We simulated a 10 pc periodic cube of a molecular cloud, beginning from fully developed isothermal turbulent initial conditions. We generated the turbulent initial conditions using version 4.2 of the ATHENA code \citep{2005JCoPh.205..509G,2008JCoPh.227.4123G,2008ApJS..178..137S,2009NewA...14..139S}. The turbulent driving was technically similar to that of \citet{2009ApJ...691.1092L}. Briefly, on a \(1024^{3}\) grid with domain length 1 we applied divergence-free velocity perturbations at every timestep to an initially uniform medium. The perturbations had a Gaussian random distribution with a Fourier power spectrum \(\left | d {\bf v}_{k}^{2} \right | \propto k^{-2}\), for wavenumbers \(2 < k/2 \pi < 4\). Similarly to, e.g., \citet{Federrath_2013}, turbulence on smaller length scales was generated self-consistently from the large scale driving. The driving continued until the box reached a saturated state at a Mach number \(\mathcal{M}\) of roughly 8. During this driving stage we did not include gravitational forces.
At this point we scaled the box to a physical size \(S = 10\) pc, mean number density \(n = 100\) cm\(^{-3}\) at mean molecular weight \(\mu=2.33\) (giving a total gas mass \(\sim5700\) M\(_{\sun}\)), and a constant sound speed \(c_s\) = 0.2 km s\(^{-1}\). After turning off the forcing and turning on self gravity, we turned the simulation over to the adaptive mesh refinement (AMR) code RAMSES \citep{2002A&A...385..337T}. The \(1024^{3}\) base grid was maintained along with 4 steps of adaptive refinement (i.e. a maximum effective resolution of \(16384^{3}\)), with each level of refinement triggered when the local Jeans length became shorter than 32 grid cells \citep{http://adsabs.harvard.edu/abs/2011ApJ...731...62F,1997ApJ...489L.179T}.

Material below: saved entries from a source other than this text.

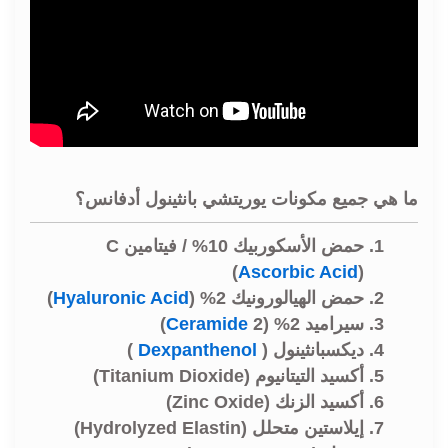
ما هي جميع مكونات يوريتشي بانثينول أدفانس؟
حمض الأسكوربيك 10% / فيتامين C
(
Ascorbic Acid
)
حمض الهيالورونيك 2% (
Hyaluronic Acid
)
سيراميد 2% (
2)
Ceramide
ديكسبانثينول (
Dexpanthenol
)
أكسيد التيتانيوم (Titanium Dioxide)
أكسيد الزنك (Zinc Oxide)
إيلاستين متحلل (Hydrolyzed Elastin)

Regions collapsing beyond this point were replaced by sink particles, using the sink implementation described in \citet{2010MNRAS.409..985D}, which largely follows the implementation of \citet{2004ApJ...611..399K}. The salient points of this implementation are that regions exceeding the Truelove density limit on the finest level of refinement and that are collapsing along all directions are replaced by sink particles. The sinks accrete gas in a momentum conserving fashion from a region 4 cells in radius (\(\sim0.01\) pc) at the local Bondi-Hoyle rate in that region. While the sinks are addressed in this paper, we can approximate the integrated star (rather, sink) formation efficiency as the fraction of the total mass in sinks at some time.

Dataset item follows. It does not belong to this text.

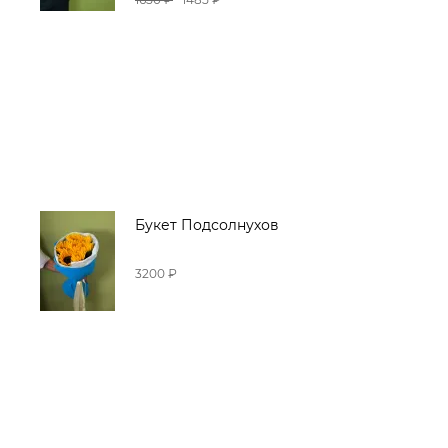
Букет Подсолнухов
3200 ₽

We integrated the box through \(\sim2.1\) Myr of self gravitating evolution. Following \citet{2007ApJ...665..416K}’s definition of the turbulent turnover time in a box , \(T_{turb} = S/(2 c_s \mathcal{M})\), we have \(T_{turb} \sim 3\) Myr. The free-fall time \(T_{ff} = [3\pi / (32 G \rho)]^{1/2}\), at the mean density of the simulation, is also roughly 3 Myr. In this paper we focus on moderately dense gas, with \(10^3 < n/{\rm cm}^{-3} < 10^{4.5}\); at these densities we have \(0.2 \lesssim T_{ff} / \rm{Myr} \lesssim 1.1\). After 1 Myr the global structure of the simulated box is thus still dominated by the initial turbulence, while the denser gas has had time to become organized by self gravity.